*Task to carry out:*
Exact reproduction required: the lines below from the line with "content_alignment_sm" to the line with "[/fusion_text][/fusion_builder_column_inner]", both ends included, and no others.

━━━━━ Records for the exercise

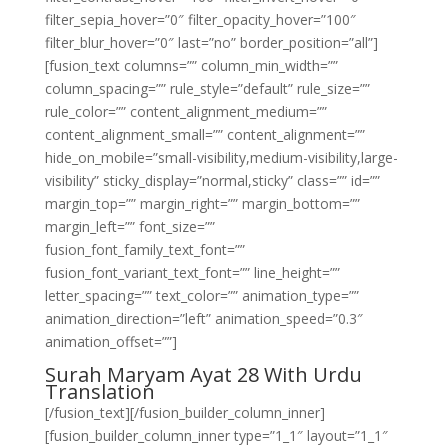
filter_sepia_hover=”0″ filter_opacity_hover=”100″
filter_blur_hover=”0″ last=”no” border_position=”all”]
[fusion_text columns=”” column_min_width=””
column_spacing=”” rule_style=”default” rule_size=””
rule_color=”” content_alignment_medium=””
content_alignment_small=”” content_alignment=””
hide_on_mobile=”small-visibility,medium-visibility,large-
visibility” sticky_display=”normal,sticky” class=”” id=””
margin_top=”” margin_right=”” margin_bottom=””
margin_left=”” font_size=””
fusion_font_family_text_font=””
fusion_font_variant_text_font=”” line_height=””
letter_spacing=”” text_color=”” animation_type=””
animation_direction=”left” animation_speed=”0.3″
animation_offset=””]
Surah Maryam Ayat 28 With Urdu
Translation
[/fusion_text][/fusion_builder_column_inner]
[fusion_builder_column_inner type=”1_1″ layout=”1_1″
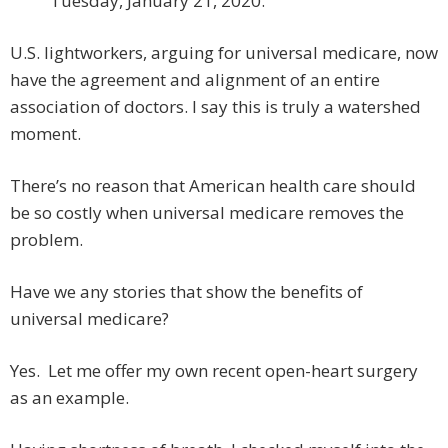
Tuesday, January 21, 2020.”
U.S. lightworkers, arguing for universal medicare, now
have the agreement and alignment of an entire
association of doctors. I say this is truly a watershed
moment.
There’s no reason that American health care should
be so costly when universal medicare removes the
problem.
Have we any stories that show the benefits of
universal medicare?
Yes. Let me offer my own recent open-heart surgery
as an example.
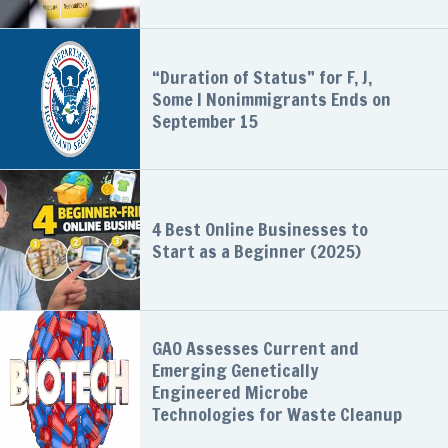
“Duration of Status” for F, J,
Some I Nonimmigrants Ends on
September 15
4 Best Online Businesses to
Start as a Beginner (2025)
GAO Assesses Current and
Emerging Genetically
Engineered Microbe
Technologies for Waste Cleanup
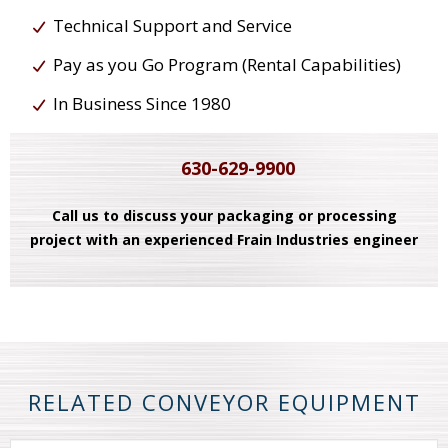
Technical Support and Service
Pay as you Go Program (Rental Capabilities)
In Business Since 1980
630-629-9900
Call us to discuss your packaging or processing
project with an experienced Frain Industries engineer
RELATED CONVEYOR EQUIPMENT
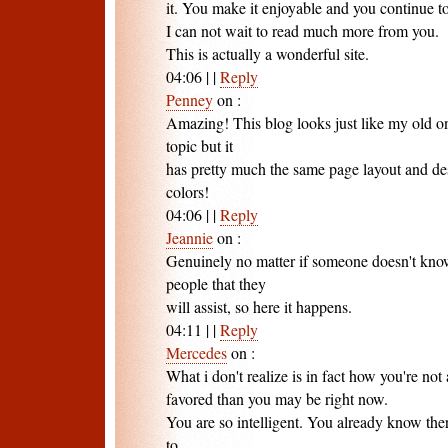
it. You make it enjoyable and you continue to 
I can not wait to read much more from you.
This is actually a wonderful site.
04:06
|
|
Reply
Penney
on
:
Amazing! This blog looks just like my old one!
topic but it
has pretty much the same page layout and des
colors!
04:06
|
|
Reply
Jeannie
on
:
Genuinely no matter if someone doesn't know
people that they
will assist, so here it happens.
04:11
|
|
Reply
Mercedes
on
:
What i don't realize is in fact how you're no
favored than you may be right now.
You are so intelligent. You already know there
to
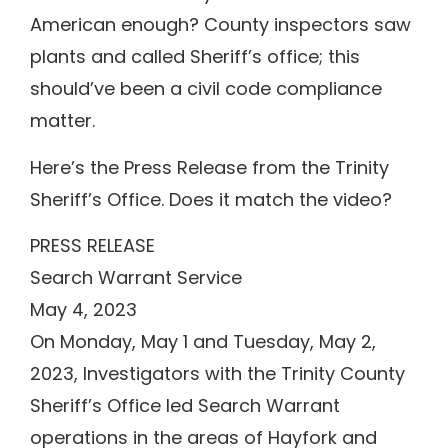
American enough? County inspectors saw
plants and called Sheriff’s office; this
should’ve been a civil code compliance
matter.
Here’s the Press Release from the Trinity
Sheriff’s Office. Does it match the video?
PRESS RELEASE
Search Warrant Service
May 4, 2023
On Monday, May 1 and Tuesday, May 2,
2023, Investigators with the Trinity County
Sheriff’s Office led Search Warrant
operations in the areas of Hayfork and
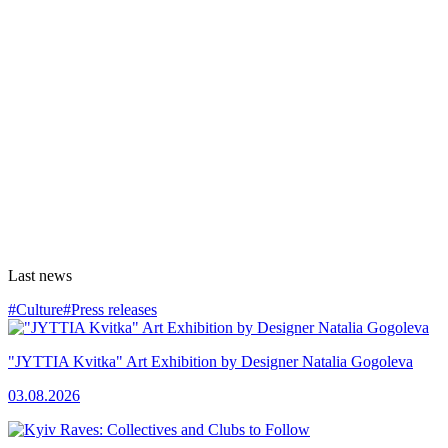
Last news
#Culture
#Press releases
"JYTTIA Kvitka" Art Exhibition by Designer Natalia Gogoleva
03.08.2026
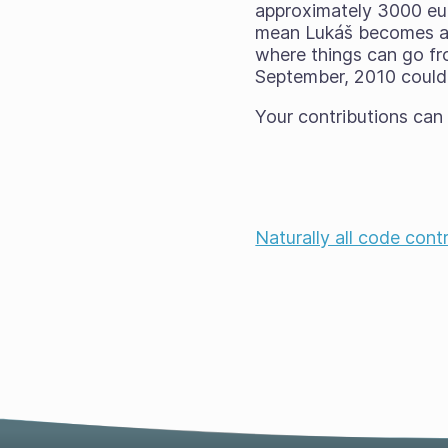
approximately 3000 eu
mean Lukáš becomes ava
where things can go fr
September, 2010 could 
Your contributions can
Naturally all code cont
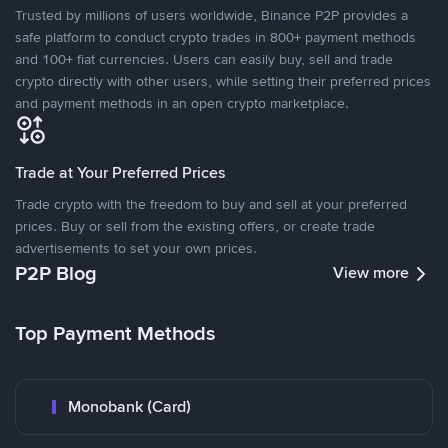
Trusted by millions of users worldwide, Binance P2P provides a
safe platform to conduct crypto trades in 800+ payment methods
and 100+ fiat currencies. Users can easily buy, sell and trade
crypto directly with other users, while setting their preferred prices
and payment methods in an open crypto marketplace.
Trade at Your Preferred Prices
Trade crypto with the freedom to buy and sell at your preferred
prices. Buy or sell from the existing offers, or create trade
advertisements to set your own prices.
P2P Blog
View more
Top Payment Methods
Monobank (Card)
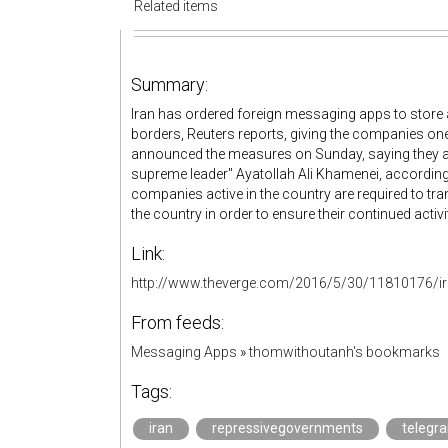
Related items
Summary:
Iran has ordered foreign messaging apps to store all
borders, Reuters reports, giving the companies on
announced the measures on Sunday, saying they ar
supreme leader" Ayatollah Ali Khamenei, accordin
companies active in the country are required to trans
the country in order to ensure their continued activit
Link:
http://www.theverge.com/2016/5/30/11810176/ir
From feeds:
Messaging Apps
»
thomwithoutanh's bookmarks
Tags:
iran
repressivegovernments
telegr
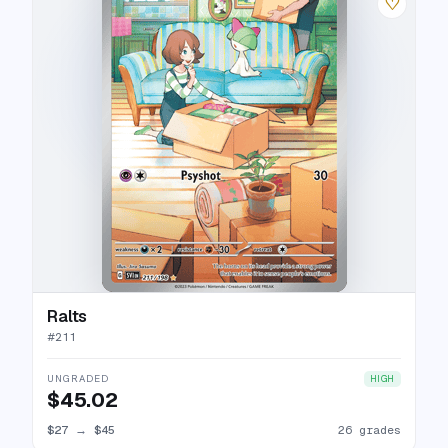
♡
Ralts
#
211
UNGRADED
HIGH
$45.02
$27
→
$45
26 grades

━━━━━━━━━━

*Result of this task:*
content_alignment_small=”” content_alignment=””
hide_on_mobile=”small-visibility,medium-visibility,large-
visibility” sticky_display=”normal,sticky” class=”” id=””
margin_top=”” margin_right=”” margin_bottom=””
margin_left=”” font_size=””
fusion_font_family_text_font=””
fusion_font_variant_text_font=”” line_height=””
letter_spacing=”” text_color=”” animation_type=””
animation_direction=”left” animation_speed=”0.3″
animation_offset=””]
Surah Maryam Ayat 28 With Urdu
Translation
[/fusion_text][/fusion_builder_column_inner]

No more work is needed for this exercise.